On fixing stuff januar No like
Found at: jan.bio:70/phlog/20200131-on-fixing-stuff
On fixing stuff
januar 31st, 2020
No doubt, I like to fix stuff. Nothing is more satisfying
than giving your good old stuff a new life.
Also, shopping ain't fun anymore. When I was younger, I went
to a store when I needed something, maybe another store, if
the first did not have what I wanted. Call me sentimental,
but shopping is not like this anymore. Now I'd spend hours
comparing products, reading reviews, and then trying to find
the cheapest available offer for the said product
online. Where is the fun in that? So some years ago, I
stopped buying stuff. At least new things. If I want
something, I can find most of it second-hand. Or decide that
I don't need it at all. That's 100% of my money saved and,
more important to me, this has less of an environmental
impact. This is why repairability is so important! I wish
that the right to repair was applied to all our
belongings. Customers unite, don't buy non-repairable
Recently, my daughters tablet broke, that is, the micro USB
contact is so worn out, that it is impossible to
charge. Problem is, that the screen is glued to the
case. I've tried to lift the screen after watching lots of
videos on youtube. Still no success, but I'm not giving up.
My son's Playstation Dualshock controller had the same
problem with a worn out USB contact. I ordered a replacement
part for a dollar or two. Half an hour later, the controller
was as new. 50 bucks saved. Cool.
A while ago, I bought a refurbished ThinkPad x250. A
DuckDuckGo-search later, I had found the complete repair
manual online. Bingo!
When buying second-hand, things are sometimes broken. This
usually makes the item a lot cheaper. Plus, I can start to
fix it. Double the fun.
We bought some chairs for our dining room. They are about 90
years old, and one of the eight chairs was broken. What a
nice little woodworking project. Almost all tools in my
little woodworking shop were bought used in the past
decade. Many of them are 100 to 150 years old. And they
still do their job. Plus, no need for going to the gym.

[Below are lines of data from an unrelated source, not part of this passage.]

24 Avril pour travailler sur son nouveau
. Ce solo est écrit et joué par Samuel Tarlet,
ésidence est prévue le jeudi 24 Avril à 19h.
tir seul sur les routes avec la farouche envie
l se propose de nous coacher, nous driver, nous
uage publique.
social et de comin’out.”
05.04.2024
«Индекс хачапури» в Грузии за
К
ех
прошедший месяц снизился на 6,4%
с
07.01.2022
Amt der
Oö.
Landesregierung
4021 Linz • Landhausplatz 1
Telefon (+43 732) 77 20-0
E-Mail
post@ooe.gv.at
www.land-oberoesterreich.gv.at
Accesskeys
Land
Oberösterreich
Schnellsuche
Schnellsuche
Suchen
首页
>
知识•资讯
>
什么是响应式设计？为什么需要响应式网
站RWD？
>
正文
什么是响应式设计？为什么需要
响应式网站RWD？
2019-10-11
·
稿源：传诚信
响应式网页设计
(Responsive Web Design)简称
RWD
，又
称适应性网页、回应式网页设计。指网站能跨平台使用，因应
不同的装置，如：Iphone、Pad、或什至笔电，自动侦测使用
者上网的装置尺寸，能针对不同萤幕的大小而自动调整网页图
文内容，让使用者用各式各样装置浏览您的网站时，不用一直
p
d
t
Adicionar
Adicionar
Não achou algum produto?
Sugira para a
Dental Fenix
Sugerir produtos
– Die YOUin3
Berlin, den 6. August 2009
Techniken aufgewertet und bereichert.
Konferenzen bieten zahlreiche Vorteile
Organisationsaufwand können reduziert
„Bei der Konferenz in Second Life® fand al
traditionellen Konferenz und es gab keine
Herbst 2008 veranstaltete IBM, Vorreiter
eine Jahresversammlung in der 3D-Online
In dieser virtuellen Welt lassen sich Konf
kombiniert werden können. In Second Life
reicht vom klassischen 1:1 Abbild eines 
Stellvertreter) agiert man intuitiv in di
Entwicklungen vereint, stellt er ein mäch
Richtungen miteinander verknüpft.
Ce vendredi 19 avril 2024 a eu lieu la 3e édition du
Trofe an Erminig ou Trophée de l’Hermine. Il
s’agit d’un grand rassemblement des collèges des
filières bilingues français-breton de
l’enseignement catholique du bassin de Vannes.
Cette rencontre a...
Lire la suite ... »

After my two children were born, they got lots of toys. And
even more clothes which got worn out only weeks later.
Children break things. All the time. Fixing their stuff,
not only makes makes me a proud dad, but my children seem to
take extra care of things now. Maybe it's just because they
don't want to ask me to fix this or that for the third time,
and wait until I'm slowly but steady process my
fix-me-yesterday queue. But maybe it's because the are
becoming older. Nevertheless, this also allows me to
practice sewing, knitting, leather working, woodworking,
soldering, gluing (all the time!) and other crafts.
So, go and fix your stuff. And learn a whole lot!